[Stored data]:
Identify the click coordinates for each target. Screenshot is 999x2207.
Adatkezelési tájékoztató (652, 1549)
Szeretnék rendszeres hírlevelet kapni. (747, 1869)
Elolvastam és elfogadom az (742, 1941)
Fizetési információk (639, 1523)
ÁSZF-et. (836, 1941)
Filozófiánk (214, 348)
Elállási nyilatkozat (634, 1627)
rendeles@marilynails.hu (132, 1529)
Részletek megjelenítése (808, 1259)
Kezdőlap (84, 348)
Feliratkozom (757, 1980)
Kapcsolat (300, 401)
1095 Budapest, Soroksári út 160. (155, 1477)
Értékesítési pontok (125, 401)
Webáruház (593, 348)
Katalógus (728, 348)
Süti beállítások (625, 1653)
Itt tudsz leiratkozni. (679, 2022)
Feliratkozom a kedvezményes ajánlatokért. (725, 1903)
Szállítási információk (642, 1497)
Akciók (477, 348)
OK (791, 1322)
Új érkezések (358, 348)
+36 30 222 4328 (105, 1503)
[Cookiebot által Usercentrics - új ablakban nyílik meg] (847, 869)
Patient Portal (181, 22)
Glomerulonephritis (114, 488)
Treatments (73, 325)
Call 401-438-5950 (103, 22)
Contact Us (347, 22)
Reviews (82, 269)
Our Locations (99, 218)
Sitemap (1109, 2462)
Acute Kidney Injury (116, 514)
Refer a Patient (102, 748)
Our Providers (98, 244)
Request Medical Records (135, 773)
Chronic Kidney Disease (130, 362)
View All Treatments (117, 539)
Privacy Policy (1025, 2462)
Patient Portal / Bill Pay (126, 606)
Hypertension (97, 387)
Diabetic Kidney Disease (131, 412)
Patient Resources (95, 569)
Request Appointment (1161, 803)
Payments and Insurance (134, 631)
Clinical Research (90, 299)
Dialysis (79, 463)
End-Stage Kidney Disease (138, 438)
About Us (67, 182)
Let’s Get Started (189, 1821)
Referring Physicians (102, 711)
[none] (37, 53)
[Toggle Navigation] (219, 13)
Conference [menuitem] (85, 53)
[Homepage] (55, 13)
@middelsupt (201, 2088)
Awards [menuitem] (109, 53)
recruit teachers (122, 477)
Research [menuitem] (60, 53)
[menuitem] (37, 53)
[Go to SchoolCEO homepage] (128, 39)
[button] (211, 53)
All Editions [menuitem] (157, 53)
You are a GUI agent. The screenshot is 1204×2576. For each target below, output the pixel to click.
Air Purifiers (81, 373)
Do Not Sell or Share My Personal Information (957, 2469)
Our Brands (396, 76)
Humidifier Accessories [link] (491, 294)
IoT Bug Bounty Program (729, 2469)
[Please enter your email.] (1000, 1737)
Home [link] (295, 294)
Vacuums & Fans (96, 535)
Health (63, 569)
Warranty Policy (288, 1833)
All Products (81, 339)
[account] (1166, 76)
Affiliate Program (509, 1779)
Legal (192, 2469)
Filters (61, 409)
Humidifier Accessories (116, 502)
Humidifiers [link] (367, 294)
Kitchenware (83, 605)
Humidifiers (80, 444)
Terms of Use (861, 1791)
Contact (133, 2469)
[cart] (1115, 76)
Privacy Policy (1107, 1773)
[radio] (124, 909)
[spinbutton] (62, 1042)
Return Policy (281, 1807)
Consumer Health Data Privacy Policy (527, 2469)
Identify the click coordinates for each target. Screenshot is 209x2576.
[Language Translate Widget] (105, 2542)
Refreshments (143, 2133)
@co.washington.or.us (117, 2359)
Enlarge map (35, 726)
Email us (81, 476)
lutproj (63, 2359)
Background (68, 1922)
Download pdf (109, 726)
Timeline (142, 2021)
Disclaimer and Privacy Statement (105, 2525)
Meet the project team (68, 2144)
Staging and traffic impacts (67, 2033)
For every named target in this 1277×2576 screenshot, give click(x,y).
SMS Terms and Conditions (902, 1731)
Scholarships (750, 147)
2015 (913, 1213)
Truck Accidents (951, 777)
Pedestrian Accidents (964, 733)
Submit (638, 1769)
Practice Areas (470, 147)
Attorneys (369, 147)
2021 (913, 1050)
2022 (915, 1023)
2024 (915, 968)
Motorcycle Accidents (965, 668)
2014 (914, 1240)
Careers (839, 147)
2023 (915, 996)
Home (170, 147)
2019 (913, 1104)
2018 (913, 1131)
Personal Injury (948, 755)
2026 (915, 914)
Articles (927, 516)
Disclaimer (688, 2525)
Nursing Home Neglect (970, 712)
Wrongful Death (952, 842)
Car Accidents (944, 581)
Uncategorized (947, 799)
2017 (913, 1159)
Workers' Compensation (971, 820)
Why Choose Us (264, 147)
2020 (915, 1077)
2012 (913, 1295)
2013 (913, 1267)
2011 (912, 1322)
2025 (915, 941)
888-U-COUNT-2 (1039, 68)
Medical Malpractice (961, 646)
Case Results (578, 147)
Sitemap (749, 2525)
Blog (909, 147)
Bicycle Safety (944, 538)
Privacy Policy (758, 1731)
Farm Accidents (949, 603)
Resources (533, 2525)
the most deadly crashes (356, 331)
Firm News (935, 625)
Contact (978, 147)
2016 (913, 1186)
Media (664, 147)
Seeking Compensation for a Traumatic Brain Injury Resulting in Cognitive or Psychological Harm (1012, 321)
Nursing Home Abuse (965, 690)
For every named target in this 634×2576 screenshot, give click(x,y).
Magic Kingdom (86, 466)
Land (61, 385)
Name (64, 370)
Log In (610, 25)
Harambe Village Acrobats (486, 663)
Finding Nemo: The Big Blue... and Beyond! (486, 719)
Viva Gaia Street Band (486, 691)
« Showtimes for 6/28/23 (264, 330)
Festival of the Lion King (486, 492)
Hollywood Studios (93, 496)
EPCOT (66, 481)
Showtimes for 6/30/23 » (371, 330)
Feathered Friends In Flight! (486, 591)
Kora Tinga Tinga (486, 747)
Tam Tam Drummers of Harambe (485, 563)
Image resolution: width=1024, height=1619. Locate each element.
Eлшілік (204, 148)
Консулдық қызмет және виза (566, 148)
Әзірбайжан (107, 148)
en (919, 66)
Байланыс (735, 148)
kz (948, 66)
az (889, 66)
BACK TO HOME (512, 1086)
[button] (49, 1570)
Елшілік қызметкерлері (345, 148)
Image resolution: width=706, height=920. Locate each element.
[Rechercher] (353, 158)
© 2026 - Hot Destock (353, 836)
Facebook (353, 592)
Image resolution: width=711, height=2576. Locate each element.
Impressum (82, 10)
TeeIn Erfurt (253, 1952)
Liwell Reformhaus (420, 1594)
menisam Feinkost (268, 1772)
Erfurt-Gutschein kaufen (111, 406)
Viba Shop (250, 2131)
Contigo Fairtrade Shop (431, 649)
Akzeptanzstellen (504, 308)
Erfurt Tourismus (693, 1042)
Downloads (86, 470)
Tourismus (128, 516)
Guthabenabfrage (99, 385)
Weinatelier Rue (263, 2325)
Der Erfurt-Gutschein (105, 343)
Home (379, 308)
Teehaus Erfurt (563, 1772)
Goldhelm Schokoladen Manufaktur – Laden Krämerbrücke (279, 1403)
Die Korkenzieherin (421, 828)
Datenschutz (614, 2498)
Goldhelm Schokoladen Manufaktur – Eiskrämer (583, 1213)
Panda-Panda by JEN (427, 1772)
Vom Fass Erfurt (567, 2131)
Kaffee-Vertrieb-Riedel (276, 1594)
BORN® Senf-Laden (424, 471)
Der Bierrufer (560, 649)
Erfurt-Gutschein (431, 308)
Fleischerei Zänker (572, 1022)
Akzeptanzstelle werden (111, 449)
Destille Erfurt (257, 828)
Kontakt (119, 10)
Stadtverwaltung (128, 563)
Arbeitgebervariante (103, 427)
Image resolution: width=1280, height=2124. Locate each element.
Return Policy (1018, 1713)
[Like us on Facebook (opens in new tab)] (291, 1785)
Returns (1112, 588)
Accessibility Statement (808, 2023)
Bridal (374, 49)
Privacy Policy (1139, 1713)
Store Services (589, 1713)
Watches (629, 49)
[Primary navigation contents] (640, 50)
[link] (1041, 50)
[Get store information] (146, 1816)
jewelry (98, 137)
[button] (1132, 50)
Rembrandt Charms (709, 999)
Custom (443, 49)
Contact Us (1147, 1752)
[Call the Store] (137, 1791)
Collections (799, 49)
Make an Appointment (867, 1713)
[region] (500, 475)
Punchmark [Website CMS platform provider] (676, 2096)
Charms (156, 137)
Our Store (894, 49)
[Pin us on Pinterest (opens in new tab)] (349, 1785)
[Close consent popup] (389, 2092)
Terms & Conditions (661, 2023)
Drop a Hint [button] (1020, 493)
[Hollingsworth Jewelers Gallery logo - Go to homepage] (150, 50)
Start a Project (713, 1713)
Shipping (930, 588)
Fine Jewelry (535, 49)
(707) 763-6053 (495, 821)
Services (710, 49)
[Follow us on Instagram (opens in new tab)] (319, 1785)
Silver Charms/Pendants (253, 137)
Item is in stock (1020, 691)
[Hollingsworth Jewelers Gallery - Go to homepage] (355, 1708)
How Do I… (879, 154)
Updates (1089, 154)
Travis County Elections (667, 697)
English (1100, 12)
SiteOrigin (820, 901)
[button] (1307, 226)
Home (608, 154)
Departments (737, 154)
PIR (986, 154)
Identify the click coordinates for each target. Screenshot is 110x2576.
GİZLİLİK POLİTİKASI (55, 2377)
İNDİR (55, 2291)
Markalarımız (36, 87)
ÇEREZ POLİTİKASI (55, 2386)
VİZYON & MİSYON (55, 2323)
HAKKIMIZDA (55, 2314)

[Task]: Starting at the first line of the data above, please restate word for word every line up to and including the one that holds "Itt tudsz leiratkozni. (679, 2022)", and add nothing else.

[Reply to the task]:
Identify the click coordinates for each target. Screenshot is 999x2207.
Adatkezelési tájékoztató (652, 1549)
Szeretnék rendszeres hírlevelet kapni. (747, 1869)
Elolvastam és elfogadom az (742, 1941)
Fizetési információk (639, 1523)
ÁSZF-et. (836, 1941)
Filozófiánk (214, 348)
Elállási nyilatkozat (634, 1627)
rendeles@marilynails.hu (132, 1529)
Részletek megjelenítése (808, 1259)
Kezdőlap (84, 348)
Feliratkozom (757, 1980)
Kapcsolat (300, 401)
1095 Budapest, Soroksári út 160. (155, 1477)
Értékesítési pontok (125, 401)
Webáruház (593, 348)
Katalógus (728, 348)
Süti beállítások (625, 1653)
Itt tudsz leiratkozni. (679, 2022)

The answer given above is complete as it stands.